Massimo Villone, da il manifesto 10 marzo 2017
La sfiducia individuale a Lotti è archiviata, prima ancora del voto fissato per il 15 marzo. Sappiamo già cosa accadrà. Del resto, di sfiducie individuali ne abbiamo viste parecchie, ma una sola è andata a buon fine con la cacciata del ministro. Accadde con Mancuso, il 19 ottobre del 1995. Per quale ragione la sfiducia individuale sia uno strumento largamente inefficace è una lezione che risale alla prima Repubblica. In un governo di coalizione l’espulsione forzosa da palazzo Chigi di un ministro, esponente di uno dei partiti coalizzati, comporta fatalmente il dissolvimento del patto di governo e la crisi. Fu possibile accompagnare Mancuso alla porta perché il governo Dini al momento in carica era un governo «tecnico», e non c’era una forza politica che facesse argine sul ministro. Inoltre, Mancuso si era messo in un contrasto frontale col premier e la maggioranza, disponendo negli anni ruggenti di Tangentopoli alcune ispezioni sulla procura di Milano che ne era protagonista. Aveva rifiutato di cambiare linea, e poi di dimettersi. Un vero elefante nella cristalleria. Con la sua rimozione, a palazzo Chigi molti tirarono un sospiro di sollievo.
Poteva quello scenario ripetersi con Lotti? Ovviamente no. Un governo clone voluto da Renzi non avrebbe mai potuto accettare l’espulsione del braccio destro dello stesso Renzi, né Gentiloni avrebbe mai potuto chiedere a Lotti le dimissioni. E il diverso trattamento in passato di altri esponenti di governo si spiega considerando che nel caso Lotti vediamo tutta la logica di clan portata da Renzi a palazzo Chigi. I fedelissimi non si toccano. Quindi restava solo la prova muscolare della conta dei numeri. La mozione M5S è destinata a fallire, e tuttavia ci dice qualcosa di interessante. Forza Italia si è chiamata fuori con lo specioso argomento del garantismo. Che però ha a che fare con la vicenda giuridica, mentre la sfiducia e le dimissioni conseguenti si mantengono sul piano delle responsabilità politiche. Si può benissimo essere garantisti e chiedere la testa di un ministro in parlamento. Ma Parigi val bene una messa, Lotti no. E la scelta di Fi è stata giustamente letta come parte della strategia di ammiccamenti verso il Pd. Non si sa mai.

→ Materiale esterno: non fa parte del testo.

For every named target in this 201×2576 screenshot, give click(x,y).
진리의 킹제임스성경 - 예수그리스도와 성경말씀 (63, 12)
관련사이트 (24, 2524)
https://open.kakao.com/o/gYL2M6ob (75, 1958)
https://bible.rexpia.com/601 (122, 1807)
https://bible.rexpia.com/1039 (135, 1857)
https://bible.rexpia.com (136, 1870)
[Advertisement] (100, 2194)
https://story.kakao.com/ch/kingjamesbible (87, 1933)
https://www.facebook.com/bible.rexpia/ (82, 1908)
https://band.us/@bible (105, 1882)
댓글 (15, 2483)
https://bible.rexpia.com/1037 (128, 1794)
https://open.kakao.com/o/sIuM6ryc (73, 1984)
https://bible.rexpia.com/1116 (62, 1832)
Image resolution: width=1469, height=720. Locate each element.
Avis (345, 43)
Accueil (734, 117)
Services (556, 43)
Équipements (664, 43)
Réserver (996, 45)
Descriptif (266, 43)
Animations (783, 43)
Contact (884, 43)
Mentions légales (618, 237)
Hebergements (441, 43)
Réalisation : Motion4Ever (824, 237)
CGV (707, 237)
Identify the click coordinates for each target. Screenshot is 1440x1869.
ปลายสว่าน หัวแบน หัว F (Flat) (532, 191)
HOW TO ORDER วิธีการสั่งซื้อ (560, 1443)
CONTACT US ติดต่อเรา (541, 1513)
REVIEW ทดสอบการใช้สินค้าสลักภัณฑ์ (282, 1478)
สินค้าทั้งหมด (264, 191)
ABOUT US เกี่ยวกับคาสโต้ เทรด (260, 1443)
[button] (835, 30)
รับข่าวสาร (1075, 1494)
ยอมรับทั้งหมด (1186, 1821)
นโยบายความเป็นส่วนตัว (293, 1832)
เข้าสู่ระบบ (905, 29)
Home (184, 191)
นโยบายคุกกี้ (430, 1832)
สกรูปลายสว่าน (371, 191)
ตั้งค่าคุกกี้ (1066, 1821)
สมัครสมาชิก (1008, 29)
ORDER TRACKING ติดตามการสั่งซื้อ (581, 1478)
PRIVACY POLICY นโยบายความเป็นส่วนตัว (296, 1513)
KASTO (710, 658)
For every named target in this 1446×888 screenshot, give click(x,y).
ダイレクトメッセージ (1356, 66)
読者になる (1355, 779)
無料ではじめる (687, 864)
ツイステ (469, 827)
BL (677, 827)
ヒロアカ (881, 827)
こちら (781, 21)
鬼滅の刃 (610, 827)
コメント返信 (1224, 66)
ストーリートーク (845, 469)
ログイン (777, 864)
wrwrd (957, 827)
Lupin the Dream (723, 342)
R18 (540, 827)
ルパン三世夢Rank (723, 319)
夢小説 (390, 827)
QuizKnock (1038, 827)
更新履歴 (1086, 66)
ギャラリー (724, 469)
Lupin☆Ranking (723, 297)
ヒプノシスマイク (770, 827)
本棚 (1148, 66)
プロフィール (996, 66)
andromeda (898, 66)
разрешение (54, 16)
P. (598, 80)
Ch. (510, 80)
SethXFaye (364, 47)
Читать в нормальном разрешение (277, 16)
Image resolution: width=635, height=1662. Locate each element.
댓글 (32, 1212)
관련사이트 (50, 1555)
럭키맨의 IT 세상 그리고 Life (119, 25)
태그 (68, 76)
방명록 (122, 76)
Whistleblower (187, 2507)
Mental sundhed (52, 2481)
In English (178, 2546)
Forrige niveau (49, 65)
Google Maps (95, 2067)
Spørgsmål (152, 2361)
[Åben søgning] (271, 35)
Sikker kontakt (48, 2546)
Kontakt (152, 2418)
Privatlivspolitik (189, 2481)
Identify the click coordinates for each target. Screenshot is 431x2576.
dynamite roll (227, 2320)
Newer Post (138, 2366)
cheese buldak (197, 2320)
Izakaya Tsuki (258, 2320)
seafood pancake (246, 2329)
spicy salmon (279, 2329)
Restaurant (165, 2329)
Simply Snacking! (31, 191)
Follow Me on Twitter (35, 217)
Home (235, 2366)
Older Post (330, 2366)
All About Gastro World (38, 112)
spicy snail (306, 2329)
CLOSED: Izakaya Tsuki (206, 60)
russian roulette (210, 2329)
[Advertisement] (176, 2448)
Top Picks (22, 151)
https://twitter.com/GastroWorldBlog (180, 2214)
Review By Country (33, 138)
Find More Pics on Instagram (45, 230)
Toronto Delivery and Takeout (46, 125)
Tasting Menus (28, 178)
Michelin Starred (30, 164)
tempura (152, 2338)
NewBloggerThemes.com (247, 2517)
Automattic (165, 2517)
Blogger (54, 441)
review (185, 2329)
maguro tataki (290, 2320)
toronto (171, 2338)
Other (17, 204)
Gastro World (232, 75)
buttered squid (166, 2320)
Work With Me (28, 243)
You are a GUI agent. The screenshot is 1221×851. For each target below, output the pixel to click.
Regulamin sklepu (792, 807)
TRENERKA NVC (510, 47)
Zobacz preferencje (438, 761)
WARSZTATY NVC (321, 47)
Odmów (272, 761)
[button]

Per Forza Italia tutto sommato un remake di vecchi film.
Invece, si poneva all’attenzione la scelta sulla sfiducia di Mdp, che parlava in due direzioni: verso il Pd, e verso il mondo a sinistra del Pd e di Mdp. In entrambe, la mossa è stata debole. Anzitutto nella motivazione di non voler contraddire l’appoggio dichiarato a Gentiloni fino alla fine della legislatura. Nessuna contraddizione: si poteva presentare il voto favorevole alla sfiducia individuale come condizione per il perdurante appoggio al governo. Quanto al non voler votare al traino di M5S, bastava argomentare che Mdp non ha in senato i numeri per presentare una propria mozione. Il sì alla sfiducia avrebbe avuto il senso di una netta presa di distanza rispetto al renzismo. E questo messaggio sarebbe stato importante per la sinistra frammentata e sparsa. Verso il Pd, con una strategia di appeasement Mdp non andrebbe lontano. La sfiducia individuale M5S è solo una scaramuccia, ai margini del vero grande problema di rinnovare dalle fondamenta la politica, i partiti, le istituzioni. Non saranno le primarie Pd a produrre o favorire questo risultato. Sui referendum Cgil il governo si prepara a una sforbiciata legislativa. Tutto, purché non torni in campo il pericoloso popolo sovrano. Rimane decisiva una buona legge elettorale, che non inventi maggioranze artificiosamente gonfiate da premi, e garantisca invece assemblee ampiamente rappresentative e legittimate da un voto davvero libero ed eguale. Dopo la deludente sentenza della Consulta 35/2017, i primi passi in parlamento non sono incoraggianti. Per questo, il movimento civico dei comitati per il referendum del 4 dicembre ha avviato la raccolta delle firme su una petizione popolare a sostegno della legge elettorale di cui il paese ha bisogno. La sorte di Lotti non ci emoziona. Ma vogliamo ripulire i palazzi del potere dell’impasto fangoso tra politica e affari che li ha ricoperti. Per questo bisogna fare molto di più di una sfiducia individuale. I faccendieri non vogliamo solo cacciarli. Vogliamo proprio impedire che mettano piede in casa nostra.